Cinéaste américain. (1924 – 2000)
Rogosin a réalisé peu de films, même s’il débordait de projets qu’il n’a pas toujours réussis à concrétiser pour des questions financières. Son influence est pourtant considérable sur le cinéma indépendant américain, en particulier John Cassavetes. Il a été l’un des premiers à abolir les barrières traditionnelles entre fiction et documentaire. Son premier film en particulier, On The Bowery, peut être considéré comme ayant ouvert une brèche dans laquelle s’engouffreront bien des cinéastes modernes.
Né sur la côte est des Etats Unis il est destiné à travailler dans les entreprises textiles de son père après avoir obtenu un diplôme d’ingénieur chimiste à Yale. Mais la Seconde guerre mondiale va bousculer son destin et déterminer son engagement.

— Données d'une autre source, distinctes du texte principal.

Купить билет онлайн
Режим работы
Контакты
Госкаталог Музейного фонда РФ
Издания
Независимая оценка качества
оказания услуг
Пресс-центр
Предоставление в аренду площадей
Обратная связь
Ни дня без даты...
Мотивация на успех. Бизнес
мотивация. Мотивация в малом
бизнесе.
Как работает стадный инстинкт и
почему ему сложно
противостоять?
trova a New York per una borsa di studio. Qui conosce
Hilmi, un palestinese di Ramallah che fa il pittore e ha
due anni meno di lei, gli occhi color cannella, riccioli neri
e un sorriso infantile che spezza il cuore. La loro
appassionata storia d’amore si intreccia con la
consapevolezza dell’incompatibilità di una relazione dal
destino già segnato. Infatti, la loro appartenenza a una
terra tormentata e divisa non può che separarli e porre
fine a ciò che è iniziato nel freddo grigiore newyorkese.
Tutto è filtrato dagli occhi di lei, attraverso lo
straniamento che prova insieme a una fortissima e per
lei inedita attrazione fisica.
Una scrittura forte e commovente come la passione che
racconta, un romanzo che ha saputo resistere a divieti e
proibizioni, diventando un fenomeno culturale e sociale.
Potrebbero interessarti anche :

Il combat dans la marine américaine contre le fascisme Après la guerre, il voyage en Europe, en Israël et en Afrique. La vision d’un monde dévasté par le conflit renforcera ses convictions et sa détermination de la dénoncer par tous les moyens et en particulier par celui du cinéma, qu’il découvre en autodidacte, s’exerçant seul au filmage avec une Bolex 16 mm. Il a présenté souvent On The Bowery comme un exercice d’entrainement et d’apprentissage du cinéma. C’est bien sûr tout autre chose.
On The Bowery est un film parfaitement aboutit, proposant une vision forte de la misère de ce quartier de New York, laissé à l’abandon, et fréquenté presque exclusivement par des clochards et des alcooliques. Il y suit un chômeur dans sa recherche d’un travail qui sera l’objet d’escroqueries de la part de ceux qui prétendent l’aider. Rogosin confie ce « rôle » à un non-professionnel, rencontré dans le quartier. Il filme alors, pratiquement selon les méthodes du cinéma direct les rues et les bars de ce bas-fond, enregistrant sur le vif de longues conversations autour de verres de vin. Le film fut un choc pour le public américain habitué à une tout autre vision de l’Amérique et de son rêve. Clairement influencé par le néo-réalisme italien, il sera le premier à recevoir le Grand Prix du documentaire au festival de Venise en 1956. Il sera aussi distingué la même année par le British Film Award et sera nommé aux Oscars. La Mostra de Venise le récompensera à nouveau par le Prix de la Critique attribué à Come back, Africa, son second film, tourné clandestinement à Johannesburg sous prétexte de faire un documentaire traditionnel sur la musique africaine. Il y dénonce avec force régime d’apartheid sud-africain.
Son action de soutien à la distribution a été fondamentale pour tout le cinéma new-yorkais réalisé en dehors des circuits traditionnel. Il crée en 1960 le Bleecker Street Cinema qui devint le plus important cinéma d’art et d’essai de New York. Il est aussi membre fondateur du New American Cinema au côté de cinéastes expérimentaux comme Jonas Mekas. Il fonde en 1965 Impact Film pour distribuer les films engagés politiquement, en particulier contre la guerre du Vietnam.
Restés longtemps ignorés du grand public, ses films ont été restaurés par la Cineteca Bologna, ce qui a permis des sorties en salle et une édition DVD chez Carlotta. Ce n’est que justice rendu à ce cinéaste qui sut faire de son engagement l’âme même du cinéma.